Problem to work on: Repeat only the stretch of lines below that runs from the line with "Si comprás 2" through the line with "a la fecha de vencimiento.", unaltered.

^^^^

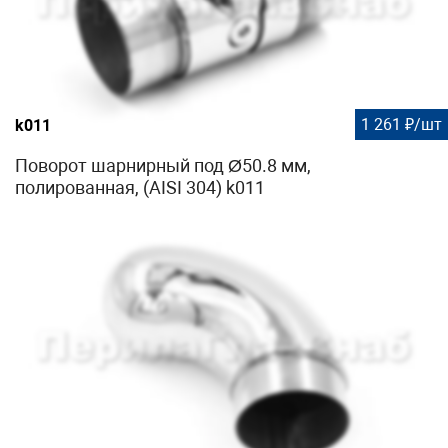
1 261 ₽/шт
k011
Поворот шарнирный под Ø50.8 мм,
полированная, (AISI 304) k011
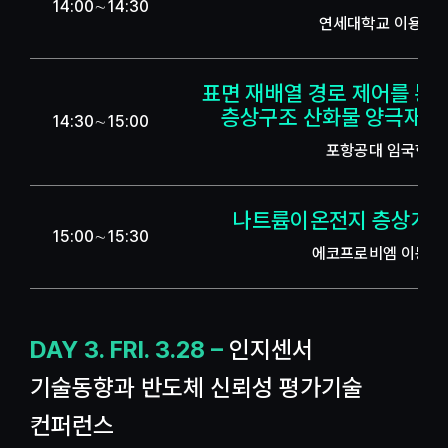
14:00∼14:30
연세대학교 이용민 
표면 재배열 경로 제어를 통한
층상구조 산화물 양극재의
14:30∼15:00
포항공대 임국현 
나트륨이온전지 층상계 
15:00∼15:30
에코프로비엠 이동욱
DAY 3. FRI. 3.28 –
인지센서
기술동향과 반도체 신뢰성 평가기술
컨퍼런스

^^^^

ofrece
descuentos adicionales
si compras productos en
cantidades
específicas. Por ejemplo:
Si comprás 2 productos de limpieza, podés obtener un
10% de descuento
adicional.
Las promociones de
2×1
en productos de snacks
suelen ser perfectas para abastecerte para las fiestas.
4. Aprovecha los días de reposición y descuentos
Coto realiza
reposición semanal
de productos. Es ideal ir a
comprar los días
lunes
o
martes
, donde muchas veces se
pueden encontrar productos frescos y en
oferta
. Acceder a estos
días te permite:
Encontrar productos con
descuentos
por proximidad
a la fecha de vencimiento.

^^^^

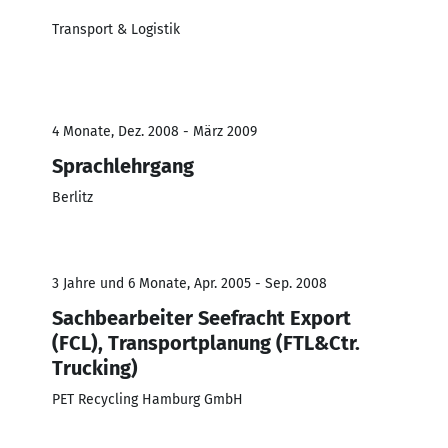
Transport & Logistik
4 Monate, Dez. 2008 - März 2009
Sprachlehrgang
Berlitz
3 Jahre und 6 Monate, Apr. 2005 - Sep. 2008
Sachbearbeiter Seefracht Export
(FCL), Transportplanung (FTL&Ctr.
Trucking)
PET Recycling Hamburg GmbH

^^^^

Response for this exercise:
Si comprás 2 productos de limpieza, podés obtener un
10% de descuento
adicional.
Las promociones de
2×1
en productos de snacks
suelen ser perfectas para abastecerte para las fiestas.
4. Aprovecha los días de reposición y descuentos
Coto realiza
reposición semanal
de productos. Es ideal ir a
comprar los días
lunes
o
martes
, donde muchas veces se
pueden encontrar productos frescos y en
oferta
. Acceder a estos
días te permite:
Encontrar productos con
descuentos
por proximidad
a la fecha de vencimiento.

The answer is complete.